To do this, synthetic chemistry relies on readily available and affordable raw materials, which can be modified in a predictive, controlled manner into high added value new molecules.
In chemical synthesis, these ‘raw’ materials must be of high purity, otherwise the chemical reactions used will produce impure and unusable materials, placing real limitations on synthetic chemists.
The establishment of companies which used by-products from the oil industry to make a diverse range of pure chemical ‘building blocks’ kick-started chemical synthesis, and now many thousands of starting materials are commercially available.
We should perhaps say ‘where’s there’s waste, there’s value’!
Universities and businesses around the world are now addressing the challenge of restoring the chemicals we put in in the first place. While we do this, wouldn’t it be better to use renewable sources to get the synthetic start–points we’re using?
How can we recycle the chemicals from discarded products and make them into other usable chemicals?

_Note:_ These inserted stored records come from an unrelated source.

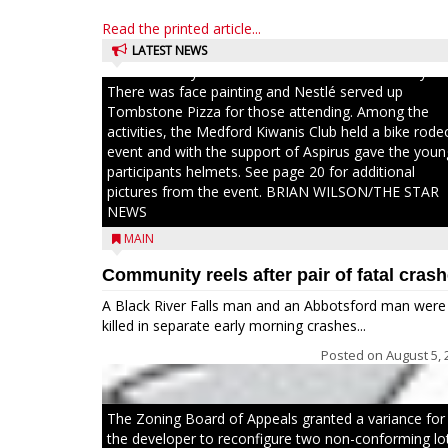
brought together numerous county agencies, law
Read the printed article...
enforcement at the local, county and state level, al
with air emergency medical services and firefighters 
LATEST NEWS
interact with youth and families in the community.
There was face painting and Nestlé served up
Tombstone Pizza for those attending. Among the
activities, the Medford Kiwanis Club held a bike rode
event and with the support of Aspirus gave the youn
participants helmets. See page 20 for additional
pictures from the event. BRIAN WILSON/THE STAR
NEWS
MAIN
Community reels after pair of fatal cras
A Black River Falls man and an Abbotsford man were
killed in separate early morning crashes...
Posted on
August 5, 
The Zoning Board of Appeals granted a variance for
the developer to reconfigure two non-conforming lo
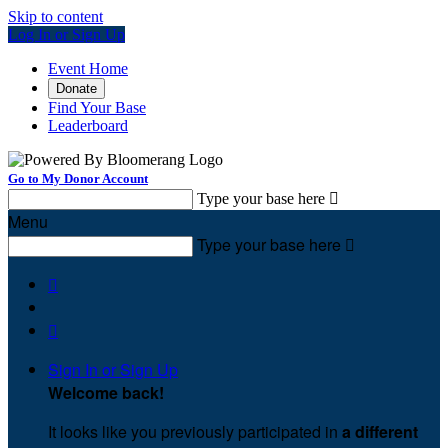
Skip to content
Log In or Sign Up
Event Home
Donate
Find Your Base
Leaderboard
Go to My Donor Account
Type your base here

Menu
Type your base here



Sign In or Sign Up
Welcome back
!
It looks like you previously participated in
a different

How can we process the thousands of tonnes of natural raw materials produced by nature, from plants and sea shells among other things, into useful, pure chemicals for synthesis?
Lancaster University research teams are looking at these challenges, focusing on creating tools which can help us move to a circular chemical economy. They used to say ‘where there’s muck, there’s brass’ – in the 21st century, we should perhaps say ‘where’s there’s waste, there’s value’!